Halfway through 2012, a quick round-up of books likely to be on my year-end top-ten list, starting with The Present (MACK), Paul Graham’s brilliant dismantling of the conventions of New York street photography. Color shots of people passing at an intersection or on the same stretch of sidewalk, taken seconds apart, combine for a series of diptychs and triptychs in which little or nothing happens; when a woman cries, or another trips and falls, it’s an event. In the absence of a decisive moment, a disarming, absorbing, and seemingly random dailiness takes over. Even if the pictures here appear as anonymous as Google Street Views, Graham has a way of making each of them count. Like his previous probe of the American social landscape, the similarly cumulative A Shimmer of Possibility, The Present isn’t driven by drama or incident, it’s animated by the quality of Graham’s attention—at once glancing and intensely focused, a contradictory stance that feels exactly right these days.

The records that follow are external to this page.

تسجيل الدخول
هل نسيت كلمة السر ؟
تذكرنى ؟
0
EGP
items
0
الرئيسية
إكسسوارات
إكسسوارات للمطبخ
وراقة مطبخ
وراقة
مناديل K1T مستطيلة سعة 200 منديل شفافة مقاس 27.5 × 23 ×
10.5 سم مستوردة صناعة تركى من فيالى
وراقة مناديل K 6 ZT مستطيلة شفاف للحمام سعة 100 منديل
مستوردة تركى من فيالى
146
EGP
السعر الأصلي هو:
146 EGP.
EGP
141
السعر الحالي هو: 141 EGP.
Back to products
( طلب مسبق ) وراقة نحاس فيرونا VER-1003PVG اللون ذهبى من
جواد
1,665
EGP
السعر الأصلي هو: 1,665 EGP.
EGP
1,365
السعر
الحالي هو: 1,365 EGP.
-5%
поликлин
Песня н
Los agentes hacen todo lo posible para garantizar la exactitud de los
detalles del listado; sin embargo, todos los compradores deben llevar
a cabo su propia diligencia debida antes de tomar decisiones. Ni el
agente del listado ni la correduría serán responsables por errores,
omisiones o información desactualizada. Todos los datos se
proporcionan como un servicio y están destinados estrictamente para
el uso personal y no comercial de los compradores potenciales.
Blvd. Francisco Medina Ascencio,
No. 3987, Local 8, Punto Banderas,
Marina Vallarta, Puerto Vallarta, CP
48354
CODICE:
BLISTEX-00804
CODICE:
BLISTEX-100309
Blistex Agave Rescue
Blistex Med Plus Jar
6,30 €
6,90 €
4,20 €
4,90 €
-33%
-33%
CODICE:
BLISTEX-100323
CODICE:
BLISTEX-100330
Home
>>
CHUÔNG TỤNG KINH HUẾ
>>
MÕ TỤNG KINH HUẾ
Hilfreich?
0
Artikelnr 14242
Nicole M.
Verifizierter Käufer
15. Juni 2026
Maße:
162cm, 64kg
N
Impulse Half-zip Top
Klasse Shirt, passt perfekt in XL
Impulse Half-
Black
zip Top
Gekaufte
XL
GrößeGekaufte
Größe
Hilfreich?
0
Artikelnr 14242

Avedon: Murals & Portraits (Gagosian) focuses on four enormous photographsRichard Avedon made between 1969 and 1971, kicked off by his famous three-panel frieze of Andy Warhol and a gaggle of Factory regulars that’s more than 31 feet long. None of these pictures (which also include The Chicago Seven, Allen Ginsberg’s Family, and The Mission Council, photographed in Saigon) will be new to Avedon aficionados, but each one is discussed in depth and accompanied by a wealth of preparatory studies, contact sheets, and other related material, much of it previously unpublished. All of it comes from an unsettled but remarkably prolific period for the photographer, when radical politics and the counterculture began to eclipse fashion as the inspiration for his most passionate and committed work. The murals, which introduced massive scale to photography long before Gursky and Ruff, mark a turning point in Avedon’s career, one that the book explores in depth.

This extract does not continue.